Go to the line with "Umzug von Stuttgart nach Italien" in the material below and copy from there through the line with "Дрели-шуруповёрты", exactly. Pictures are not copied.

========

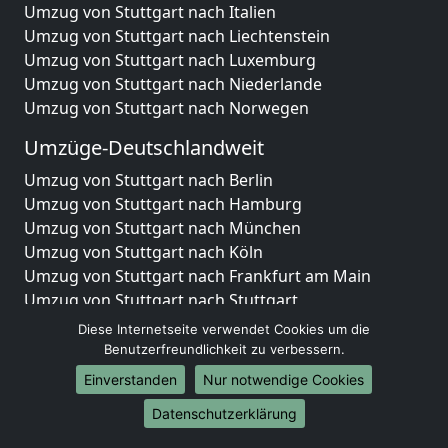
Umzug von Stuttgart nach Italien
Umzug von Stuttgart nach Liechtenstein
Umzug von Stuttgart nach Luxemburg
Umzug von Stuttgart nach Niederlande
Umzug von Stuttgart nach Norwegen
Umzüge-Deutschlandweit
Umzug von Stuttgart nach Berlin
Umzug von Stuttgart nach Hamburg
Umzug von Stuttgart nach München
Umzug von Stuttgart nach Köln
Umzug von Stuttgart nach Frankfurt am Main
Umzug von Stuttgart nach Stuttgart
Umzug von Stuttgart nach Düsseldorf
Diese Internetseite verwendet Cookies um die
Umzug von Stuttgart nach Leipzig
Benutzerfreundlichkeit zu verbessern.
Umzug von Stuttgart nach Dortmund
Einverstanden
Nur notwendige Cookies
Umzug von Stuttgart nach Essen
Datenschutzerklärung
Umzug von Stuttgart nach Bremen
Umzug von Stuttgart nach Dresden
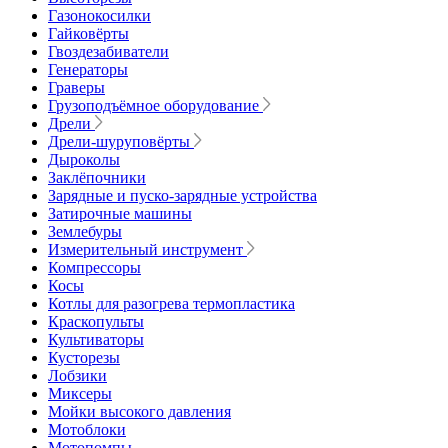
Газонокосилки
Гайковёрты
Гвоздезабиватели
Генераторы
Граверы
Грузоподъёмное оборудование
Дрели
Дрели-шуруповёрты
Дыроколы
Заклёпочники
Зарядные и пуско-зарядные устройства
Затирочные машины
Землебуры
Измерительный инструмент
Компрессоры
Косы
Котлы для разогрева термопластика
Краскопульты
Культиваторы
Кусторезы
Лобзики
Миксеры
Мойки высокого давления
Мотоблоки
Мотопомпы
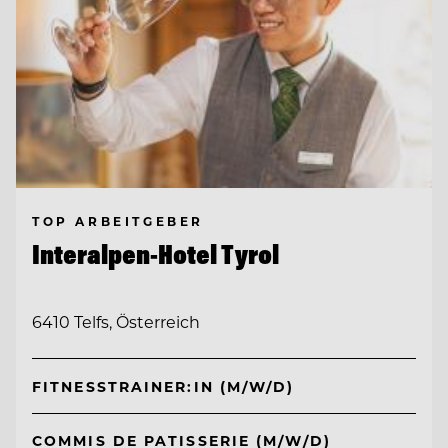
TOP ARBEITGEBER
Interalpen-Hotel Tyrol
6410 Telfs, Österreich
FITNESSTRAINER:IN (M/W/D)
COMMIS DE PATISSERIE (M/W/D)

========

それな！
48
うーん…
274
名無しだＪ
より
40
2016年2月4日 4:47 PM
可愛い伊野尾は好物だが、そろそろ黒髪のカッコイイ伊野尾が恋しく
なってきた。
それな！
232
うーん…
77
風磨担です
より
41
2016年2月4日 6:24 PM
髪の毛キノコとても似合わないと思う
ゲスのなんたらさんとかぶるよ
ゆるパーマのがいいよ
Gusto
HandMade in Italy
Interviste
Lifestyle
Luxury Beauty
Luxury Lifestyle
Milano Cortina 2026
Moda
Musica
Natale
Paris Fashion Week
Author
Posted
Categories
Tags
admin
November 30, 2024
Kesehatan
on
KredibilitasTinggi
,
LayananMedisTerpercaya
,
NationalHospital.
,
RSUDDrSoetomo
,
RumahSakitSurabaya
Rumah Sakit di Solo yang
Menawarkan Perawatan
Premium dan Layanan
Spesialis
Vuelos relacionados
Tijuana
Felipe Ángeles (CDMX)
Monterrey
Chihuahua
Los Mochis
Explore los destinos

========

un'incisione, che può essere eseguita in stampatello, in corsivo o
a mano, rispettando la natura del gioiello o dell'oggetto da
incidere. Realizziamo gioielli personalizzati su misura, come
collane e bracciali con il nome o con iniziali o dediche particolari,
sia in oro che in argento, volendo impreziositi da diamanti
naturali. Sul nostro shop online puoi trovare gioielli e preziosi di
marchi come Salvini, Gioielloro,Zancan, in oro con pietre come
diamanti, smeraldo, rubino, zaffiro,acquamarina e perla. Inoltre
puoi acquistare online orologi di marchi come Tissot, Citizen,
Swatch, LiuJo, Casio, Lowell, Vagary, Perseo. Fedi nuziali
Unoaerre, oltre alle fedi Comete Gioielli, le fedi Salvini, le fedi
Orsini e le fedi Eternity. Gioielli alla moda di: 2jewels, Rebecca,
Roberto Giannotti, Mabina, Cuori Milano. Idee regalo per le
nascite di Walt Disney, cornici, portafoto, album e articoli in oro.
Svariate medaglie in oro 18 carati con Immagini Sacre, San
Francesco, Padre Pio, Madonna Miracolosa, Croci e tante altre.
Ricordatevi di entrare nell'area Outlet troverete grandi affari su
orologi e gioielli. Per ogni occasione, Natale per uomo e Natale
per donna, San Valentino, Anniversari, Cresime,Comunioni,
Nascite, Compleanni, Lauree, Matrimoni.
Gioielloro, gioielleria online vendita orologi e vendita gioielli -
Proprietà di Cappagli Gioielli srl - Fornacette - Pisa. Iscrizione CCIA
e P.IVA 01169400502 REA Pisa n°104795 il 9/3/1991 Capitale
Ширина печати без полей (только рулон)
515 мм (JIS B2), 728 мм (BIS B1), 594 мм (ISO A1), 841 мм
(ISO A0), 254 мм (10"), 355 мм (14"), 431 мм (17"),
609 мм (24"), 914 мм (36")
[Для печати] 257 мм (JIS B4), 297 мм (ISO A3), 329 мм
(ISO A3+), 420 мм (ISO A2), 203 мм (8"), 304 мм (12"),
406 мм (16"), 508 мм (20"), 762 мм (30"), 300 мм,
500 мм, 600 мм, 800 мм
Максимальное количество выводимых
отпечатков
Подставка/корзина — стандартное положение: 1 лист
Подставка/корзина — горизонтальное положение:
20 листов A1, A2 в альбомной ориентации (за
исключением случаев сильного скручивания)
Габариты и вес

========

Your response =>
Umzug von Stuttgart nach Italien
Umzug von Stuttgart nach Liechtenstein
Umzug von Stuttgart nach Luxemburg
Umzug von Stuttgart nach Niederlande
Umzug von Stuttgart nach Norwegen
Umzüge-Deutschlandweit
Umzug von Stuttgart nach Berlin
Umzug von Stuttgart nach Hamburg
Umzug von Stuttgart nach München
Umzug von Stuttgart nach Köln
Umzug von Stuttgart nach Frankfurt am Main
Umzug von Stuttgart nach Stuttgart
Umzug von Stuttgart nach Düsseldorf
Diese Internetseite verwendet Cookies um die
Umzug von Stuttgart nach Leipzig
Benutzerfreundlichkeit zu verbessern.
Umzug von Stuttgart nach Dortmund
Einverstanden
Nur notwendige Cookies
Umzug von Stuttgart nach Essen
Datenschutzerklärung
Umzug von Stuttgart nach Bremen
Umzug von Stuttgart nach Dresden
Газонокосилки
Гайковёрты
Гвоздезабиватели
Генераторы
Граверы
Грузоподъёмное оборудование
Дрели
Дрели-шуруповёрты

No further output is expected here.